→ Work required: Retype the entries in full.
---*---
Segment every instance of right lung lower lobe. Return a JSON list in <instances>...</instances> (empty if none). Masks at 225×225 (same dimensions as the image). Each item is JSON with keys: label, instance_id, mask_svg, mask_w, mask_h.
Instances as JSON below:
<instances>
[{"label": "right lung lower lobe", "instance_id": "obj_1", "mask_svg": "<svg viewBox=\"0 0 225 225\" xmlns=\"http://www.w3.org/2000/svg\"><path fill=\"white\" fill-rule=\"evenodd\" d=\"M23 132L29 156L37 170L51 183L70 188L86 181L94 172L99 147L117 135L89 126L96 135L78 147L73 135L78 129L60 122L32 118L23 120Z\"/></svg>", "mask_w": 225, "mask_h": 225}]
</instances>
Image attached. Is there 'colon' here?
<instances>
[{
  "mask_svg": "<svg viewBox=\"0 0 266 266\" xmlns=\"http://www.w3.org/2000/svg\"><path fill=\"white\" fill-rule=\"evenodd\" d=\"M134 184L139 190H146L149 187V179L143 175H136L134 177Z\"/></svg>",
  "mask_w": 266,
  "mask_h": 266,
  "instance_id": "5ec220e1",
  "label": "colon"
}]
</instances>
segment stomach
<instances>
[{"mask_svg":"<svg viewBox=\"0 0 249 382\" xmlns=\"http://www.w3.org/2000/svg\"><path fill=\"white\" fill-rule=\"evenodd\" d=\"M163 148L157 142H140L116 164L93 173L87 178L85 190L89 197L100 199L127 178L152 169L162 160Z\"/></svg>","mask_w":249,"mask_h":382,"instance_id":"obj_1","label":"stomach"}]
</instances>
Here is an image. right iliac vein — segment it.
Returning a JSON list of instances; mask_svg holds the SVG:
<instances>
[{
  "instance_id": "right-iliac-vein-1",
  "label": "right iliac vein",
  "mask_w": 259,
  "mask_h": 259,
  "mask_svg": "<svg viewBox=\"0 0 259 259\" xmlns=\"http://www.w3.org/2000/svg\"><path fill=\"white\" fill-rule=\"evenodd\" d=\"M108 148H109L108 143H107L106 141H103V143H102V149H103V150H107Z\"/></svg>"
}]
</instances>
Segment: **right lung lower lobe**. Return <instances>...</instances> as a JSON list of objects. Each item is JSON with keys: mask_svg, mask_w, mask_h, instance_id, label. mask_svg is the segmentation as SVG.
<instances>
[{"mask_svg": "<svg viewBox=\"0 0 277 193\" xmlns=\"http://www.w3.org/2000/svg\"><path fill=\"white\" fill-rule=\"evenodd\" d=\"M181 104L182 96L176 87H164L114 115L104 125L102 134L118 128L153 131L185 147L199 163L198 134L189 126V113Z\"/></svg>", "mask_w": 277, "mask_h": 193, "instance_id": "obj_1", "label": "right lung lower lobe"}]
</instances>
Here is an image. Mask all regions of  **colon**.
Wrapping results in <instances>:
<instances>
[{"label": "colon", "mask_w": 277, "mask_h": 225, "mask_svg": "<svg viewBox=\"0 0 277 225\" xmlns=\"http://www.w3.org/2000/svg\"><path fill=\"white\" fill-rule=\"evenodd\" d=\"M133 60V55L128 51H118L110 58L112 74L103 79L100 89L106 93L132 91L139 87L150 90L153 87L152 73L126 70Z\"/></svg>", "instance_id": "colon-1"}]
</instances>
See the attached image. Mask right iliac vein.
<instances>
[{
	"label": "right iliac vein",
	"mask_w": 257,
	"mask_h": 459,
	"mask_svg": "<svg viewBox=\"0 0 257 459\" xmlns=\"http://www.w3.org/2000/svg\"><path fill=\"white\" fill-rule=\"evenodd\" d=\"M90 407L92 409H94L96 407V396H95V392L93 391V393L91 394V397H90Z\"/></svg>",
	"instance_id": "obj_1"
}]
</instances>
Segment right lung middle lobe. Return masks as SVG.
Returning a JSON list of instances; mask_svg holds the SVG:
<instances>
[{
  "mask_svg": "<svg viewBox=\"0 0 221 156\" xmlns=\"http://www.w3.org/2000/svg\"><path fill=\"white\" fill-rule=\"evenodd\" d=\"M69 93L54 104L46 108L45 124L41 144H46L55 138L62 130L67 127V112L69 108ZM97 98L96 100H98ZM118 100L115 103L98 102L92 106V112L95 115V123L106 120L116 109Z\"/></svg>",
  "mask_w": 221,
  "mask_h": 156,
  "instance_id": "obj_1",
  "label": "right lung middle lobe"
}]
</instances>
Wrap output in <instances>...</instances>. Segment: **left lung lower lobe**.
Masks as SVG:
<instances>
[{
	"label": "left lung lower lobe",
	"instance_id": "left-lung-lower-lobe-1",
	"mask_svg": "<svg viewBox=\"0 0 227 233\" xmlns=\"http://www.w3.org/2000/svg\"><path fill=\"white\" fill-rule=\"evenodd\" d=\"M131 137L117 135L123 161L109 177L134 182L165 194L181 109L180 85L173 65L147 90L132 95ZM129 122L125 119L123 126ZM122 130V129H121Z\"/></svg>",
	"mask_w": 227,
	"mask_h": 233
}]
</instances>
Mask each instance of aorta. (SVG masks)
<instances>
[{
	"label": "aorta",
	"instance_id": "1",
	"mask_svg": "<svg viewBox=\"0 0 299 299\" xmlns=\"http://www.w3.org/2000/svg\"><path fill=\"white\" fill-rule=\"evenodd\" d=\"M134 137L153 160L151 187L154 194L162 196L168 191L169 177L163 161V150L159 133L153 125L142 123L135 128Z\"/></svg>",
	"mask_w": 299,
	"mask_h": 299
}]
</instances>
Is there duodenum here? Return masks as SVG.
---*---
→ Finished task:
Segment every instance of right lung lower lobe. Return a JSON list in <instances>...</instances> (empty if none). Masks at 225×225 (same dimensions as the image). Each item is JSON with keys: label, instance_id, mask_svg, mask_w, mask_h.
Instances as JSON below:
<instances>
[{"label": "right lung lower lobe", "instance_id": "obj_1", "mask_svg": "<svg viewBox=\"0 0 225 225\" xmlns=\"http://www.w3.org/2000/svg\"><path fill=\"white\" fill-rule=\"evenodd\" d=\"M23 132L29 156L37 170L51 183L70 188L86 181L94 172L99 147L117 135L89 126L96 135L78 147L73 135L78 129L60 122L32 118L23 120Z\"/></svg>", "mask_w": 225, "mask_h": 225}]
</instances>
Image attached. Is there 'colon' here?
<instances>
[{
  "mask_svg": "<svg viewBox=\"0 0 266 266\" xmlns=\"http://www.w3.org/2000/svg\"><path fill=\"white\" fill-rule=\"evenodd\" d=\"M134 184L139 190H146L149 187V179L143 175H136L134 177Z\"/></svg>",
  "mask_w": 266,
  "mask_h": 266,
  "instance_id": "5ec220e1",
  "label": "colon"
}]
</instances>
segment stomach
<instances>
[{"mask_svg":"<svg viewBox=\"0 0 249 382\" xmlns=\"http://www.w3.org/2000/svg\"><path fill=\"white\" fill-rule=\"evenodd\" d=\"M163 148L157 142H140L116 164L93 173L87 178L85 190L89 197L100 199L127 178L152 169L162 160Z\"/></svg>","mask_w":249,"mask_h":382,"instance_id":"obj_1","label":"stomach"}]
</instances>
Here is an image. right iliac vein — segment it.
Returning a JSON list of instances; mask_svg holds the SVG:
<instances>
[{
  "instance_id": "right-iliac-vein-1",
  "label": "right iliac vein",
  "mask_w": 259,
  "mask_h": 259,
  "mask_svg": "<svg viewBox=\"0 0 259 259\" xmlns=\"http://www.w3.org/2000/svg\"><path fill=\"white\" fill-rule=\"evenodd\" d=\"M108 148H109L108 143H107L106 141H103V143H102V149H103V150H107Z\"/></svg>"
}]
</instances>
Segment: **right lung lower lobe**. Return <instances>...</instances> as a JSON list of objects. Each item is JSON with keys: mask_svg, mask_w, mask_h, instance_id, label. mask_svg is the segmentation as SVG.
<instances>
[{"mask_svg": "<svg viewBox=\"0 0 277 193\" xmlns=\"http://www.w3.org/2000/svg\"><path fill=\"white\" fill-rule=\"evenodd\" d=\"M181 104L182 96L176 87H164L114 115L104 125L102 134L118 128L153 131L185 147L199 163L198 134L189 126V113Z\"/></svg>", "mask_w": 277, "mask_h": 193, "instance_id": "obj_1", "label": "right lung lower lobe"}]
</instances>
Here is an image. Mask all regions of  **colon**.
Wrapping results in <instances>:
<instances>
[{"label": "colon", "mask_w": 277, "mask_h": 225, "mask_svg": "<svg viewBox=\"0 0 277 225\" xmlns=\"http://www.w3.org/2000/svg\"><path fill=\"white\" fill-rule=\"evenodd\" d=\"M133 60V55L128 51H118L110 58L112 74L103 79L100 89L106 93L132 91L139 87L150 90L153 87L152 73L126 70Z\"/></svg>", "instance_id": "colon-1"}]
</instances>
See the attached image. Mask right iliac vein.
<instances>
[{
	"label": "right iliac vein",
	"mask_w": 257,
	"mask_h": 459,
	"mask_svg": "<svg viewBox=\"0 0 257 459\" xmlns=\"http://www.w3.org/2000/svg\"><path fill=\"white\" fill-rule=\"evenodd\" d=\"M90 407L92 409H94L96 407V396H95V392L93 391V393L91 394V397H90Z\"/></svg>",
	"instance_id": "obj_1"
}]
</instances>
Segment right lung middle lobe. Return masks as SVG.
Returning a JSON list of instances; mask_svg holds the SVG:
<instances>
[{
  "mask_svg": "<svg viewBox=\"0 0 221 156\" xmlns=\"http://www.w3.org/2000/svg\"><path fill=\"white\" fill-rule=\"evenodd\" d=\"M69 93L54 104L46 108L45 124L41 144H46L55 138L62 130L67 127V112L69 108ZM97 98L96 100H98ZM118 100L115 103L98 102L92 106V112L95 115V123L106 120L116 109Z\"/></svg>",
  "mask_w": 221,
  "mask_h": 156,
  "instance_id": "obj_1",
  "label": "right lung middle lobe"
}]
</instances>
Wrap output in <instances>...</instances>. Segment: **left lung lower lobe**.
Masks as SVG:
<instances>
[{
	"label": "left lung lower lobe",
	"instance_id": "left-lung-lower-lobe-1",
	"mask_svg": "<svg viewBox=\"0 0 227 233\" xmlns=\"http://www.w3.org/2000/svg\"><path fill=\"white\" fill-rule=\"evenodd\" d=\"M131 137L117 135L123 161L109 177L134 182L165 194L181 109L180 85L173 65L147 90L132 95ZM129 122L125 119L123 126ZM122 130V129H121Z\"/></svg>",
	"mask_w": 227,
	"mask_h": 233
}]
</instances>
Mask each instance of aorta. (SVG masks)
<instances>
[{
	"label": "aorta",
	"instance_id": "1",
	"mask_svg": "<svg viewBox=\"0 0 299 299\" xmlns=\"http://www.w3.org/2000/svg\"><path fill=\"white\" fill-rule=\"evenodd\" d=\"M134 137L153 160L151 187L154 194L162 196L168 191L169 177L163 161V150L159 133L153 125L142 123L135 128Z\"/></svg>",
	"mask_w": 299,
	"mask_h": 299
}]
</instances>
Is there duodenum here? Return masks as SVG.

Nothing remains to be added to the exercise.